Motley Rice is investigating possible anti-competitive behavior that allegedly caused financial injury to investors who, from 2004 to now, held or traded gold and gold derivatives that were priced based on the London gold fix or who held or traded COMEX gold futures or options. The defendants in the case may include those who participate on the London fix calls, including Barclays Bank PLC, Bank of Nova Scotia, Deutsche Bank, AG, HSBC Holdings PLC and Société Générale.
Did you from Jan. 1, 2004 to now:
• Hold or trade gold and gold derivatives that were priced based on the London gold fix?
• Hold or trade COMEX gold futures or options?
• Think the banks who allegedly participated in the London fix calls should be held accountable?
• Want to discuss your rights and potential legal options?
Our investigation focuses on what happens when the five big banks allegedly get on the London gold price fix call and how trading based on the benchmark they set is impacted by the immediate post-call trading.

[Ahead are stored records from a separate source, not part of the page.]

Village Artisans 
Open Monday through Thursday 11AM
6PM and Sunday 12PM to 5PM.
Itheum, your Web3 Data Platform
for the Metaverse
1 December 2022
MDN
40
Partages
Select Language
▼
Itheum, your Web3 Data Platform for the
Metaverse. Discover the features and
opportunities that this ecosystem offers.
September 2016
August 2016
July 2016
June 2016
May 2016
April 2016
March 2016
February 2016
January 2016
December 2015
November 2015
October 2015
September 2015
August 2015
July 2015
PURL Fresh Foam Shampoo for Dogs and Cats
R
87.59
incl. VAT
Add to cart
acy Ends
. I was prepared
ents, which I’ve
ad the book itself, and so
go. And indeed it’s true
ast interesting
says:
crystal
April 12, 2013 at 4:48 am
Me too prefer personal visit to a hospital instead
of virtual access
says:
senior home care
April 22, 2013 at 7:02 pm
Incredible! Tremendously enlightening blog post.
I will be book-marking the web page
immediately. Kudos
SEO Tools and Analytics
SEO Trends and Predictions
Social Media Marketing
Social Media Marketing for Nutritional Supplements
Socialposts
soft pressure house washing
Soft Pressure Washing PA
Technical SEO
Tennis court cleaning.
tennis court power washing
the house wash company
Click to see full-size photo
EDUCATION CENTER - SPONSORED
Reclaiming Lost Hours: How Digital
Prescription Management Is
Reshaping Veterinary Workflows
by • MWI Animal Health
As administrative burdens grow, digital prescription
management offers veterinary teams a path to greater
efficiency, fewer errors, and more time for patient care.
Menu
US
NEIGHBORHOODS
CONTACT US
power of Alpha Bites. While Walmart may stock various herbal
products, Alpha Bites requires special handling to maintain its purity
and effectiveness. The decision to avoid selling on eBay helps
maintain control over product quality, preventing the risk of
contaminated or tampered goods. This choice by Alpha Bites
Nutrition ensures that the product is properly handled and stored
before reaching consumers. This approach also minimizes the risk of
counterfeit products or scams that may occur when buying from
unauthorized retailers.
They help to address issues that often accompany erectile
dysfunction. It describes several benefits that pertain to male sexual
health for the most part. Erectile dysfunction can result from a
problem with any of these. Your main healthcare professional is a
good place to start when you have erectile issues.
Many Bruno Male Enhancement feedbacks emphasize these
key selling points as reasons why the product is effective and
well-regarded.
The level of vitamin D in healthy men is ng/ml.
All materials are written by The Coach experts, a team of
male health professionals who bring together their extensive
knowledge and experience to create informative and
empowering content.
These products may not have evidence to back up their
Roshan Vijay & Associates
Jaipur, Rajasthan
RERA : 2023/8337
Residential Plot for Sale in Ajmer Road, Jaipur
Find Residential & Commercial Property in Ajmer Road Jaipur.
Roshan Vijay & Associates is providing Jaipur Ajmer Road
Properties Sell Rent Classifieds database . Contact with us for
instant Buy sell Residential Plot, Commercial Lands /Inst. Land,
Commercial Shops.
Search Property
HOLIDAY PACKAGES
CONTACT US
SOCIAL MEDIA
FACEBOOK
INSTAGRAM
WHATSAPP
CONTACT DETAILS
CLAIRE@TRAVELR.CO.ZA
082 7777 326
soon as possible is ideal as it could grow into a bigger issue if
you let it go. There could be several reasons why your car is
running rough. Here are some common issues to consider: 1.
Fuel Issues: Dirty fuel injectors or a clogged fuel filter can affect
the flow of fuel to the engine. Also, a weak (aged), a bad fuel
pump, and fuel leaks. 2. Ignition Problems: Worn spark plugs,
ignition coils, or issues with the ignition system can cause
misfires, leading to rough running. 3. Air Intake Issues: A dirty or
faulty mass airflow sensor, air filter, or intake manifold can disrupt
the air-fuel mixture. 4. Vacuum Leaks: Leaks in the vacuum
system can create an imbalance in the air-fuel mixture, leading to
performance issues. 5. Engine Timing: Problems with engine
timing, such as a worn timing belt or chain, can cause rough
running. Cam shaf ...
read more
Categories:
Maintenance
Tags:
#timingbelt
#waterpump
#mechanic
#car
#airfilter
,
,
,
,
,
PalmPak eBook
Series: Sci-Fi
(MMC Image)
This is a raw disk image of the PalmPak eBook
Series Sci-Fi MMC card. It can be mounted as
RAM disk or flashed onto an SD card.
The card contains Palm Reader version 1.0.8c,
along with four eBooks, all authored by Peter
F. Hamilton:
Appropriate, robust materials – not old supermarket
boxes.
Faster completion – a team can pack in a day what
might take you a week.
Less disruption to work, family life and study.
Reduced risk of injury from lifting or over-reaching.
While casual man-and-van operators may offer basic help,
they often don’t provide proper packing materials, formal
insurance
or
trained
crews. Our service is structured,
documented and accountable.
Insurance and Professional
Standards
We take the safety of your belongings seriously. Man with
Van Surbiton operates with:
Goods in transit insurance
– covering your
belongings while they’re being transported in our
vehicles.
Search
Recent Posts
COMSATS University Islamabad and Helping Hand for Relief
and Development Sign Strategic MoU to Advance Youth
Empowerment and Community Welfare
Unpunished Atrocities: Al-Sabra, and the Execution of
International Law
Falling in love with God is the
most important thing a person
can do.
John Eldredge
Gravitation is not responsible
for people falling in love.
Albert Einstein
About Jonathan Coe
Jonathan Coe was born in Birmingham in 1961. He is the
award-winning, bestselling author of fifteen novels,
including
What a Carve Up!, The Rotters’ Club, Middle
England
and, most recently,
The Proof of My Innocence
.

It has been alleged that participants on the London call can look at the number of net buyers or sellers in the immediate first round of trading following the call and determine whether the price of gold is rising or falling. These dealers, and those they share the information with, are then able to allegedly bet on the direction of the market before the fix is made public. Using this inside information may allow for participants to engage in self-serving trading which disadvantages the rest of the market. Such allegedly advanced trading potentially violates U.S. antitrust laws and investors may have a chance to recover.